Are 3-Year Track Records Meaningful?

byAdvisorAnalyst

April 15, 2016

6 minute read

Are Three-Year Track Records Meaningful?

by Corey Hoffstein, Newfound Research

Summary

Many asset management decisions are based on the three-year track record.
Three-years is suspiciously close to a common rule-of-thumb for calculating statistics, but in this case, it is a misapplication.
With many strategies, short-term luck swamps long-term skill.
Combining strategies can reduce the risk of making investment decisions based on results driven by luck. This makes it easier to maintain a disciplined focus on skill.

In the asset management industry, there is a magic number: 3 years.

This comes up in many ways. Many advisors will only allocate to strategies with live, 3-year track records. Some platforms will only consider you for shelf space when you have a 3-year track record. Many mutual fund screens require a 3-year track record.
What gives?

Our suspicion has long been that the choice of 3 years is tied to the law of large numbers in statistics. The law of large numbers states that with a sufficiently large sample, we can estimate the true underlying mean of the distribution.

For example, it is easy to quickly google the average height of an adult male. Not only can we find the average height, but we get statistics around how common or rare it is to be in a certain height range.

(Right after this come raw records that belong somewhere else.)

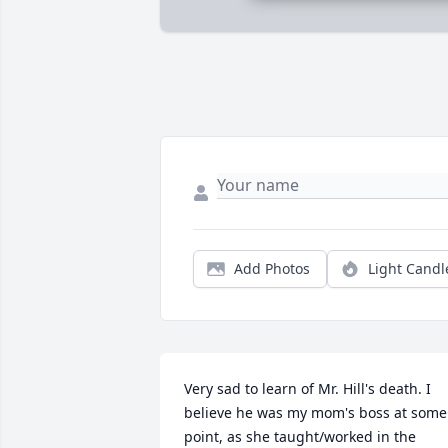
Add Photos
Light Candl
Very sad to learn of Mr. Hill's death. I 
believe he was my mom's boss at some 
point, as she taught/worked in the 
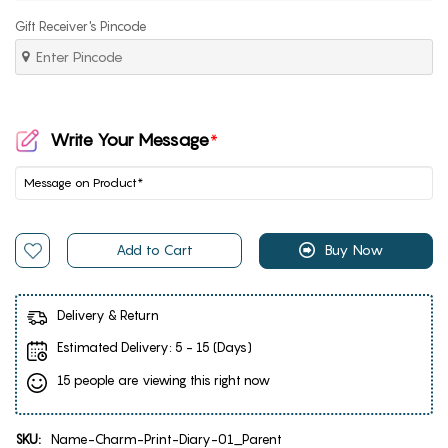
Gift Receiver's Pincode
Write Your Message
*
Add to Cart
Buy Now
Delivery & Return
Estimated Delivery:
5 - 15 (Days)
15 people are viewing this right now
SKU:
Name-Charm-Print-Diary-01_Parent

Last we checked, no research group ever came around and took our measurements. So why are these figures published with such certainty?

The answer is the law of large numbers and assuming that heights are normally distributed. By looking at what is called a representative sub-sample of the overall population, researchers and scientists can learn about the population as a whole.

When it comes to sub-sampling, the number 30 holds a strange mystique. 30 samples is often considered the minimum threshold needed to rely on a normal distribution for statistical calculations, assuming that the data points are not too skewed. So measure the height of 30 random adult men and the distribution will likely be able to make statements about the true distribution of adult male heights.

Of course, sampling more is always helpful, but the marginal benefit declines fairly rapidly after 30 in the case of normally (or close to it) distributed variables.

So what does this have to do with 3-year track records? Well, if a manager is trying to createalpha, then waiting 3 years gives us 36 monthly samples to measure the mean and standard deviation of that alpha[1], which is generally assumed to be normally distributed. According to the law of large numbers, this should allow us to put some statistical significance behind the manager’s skill.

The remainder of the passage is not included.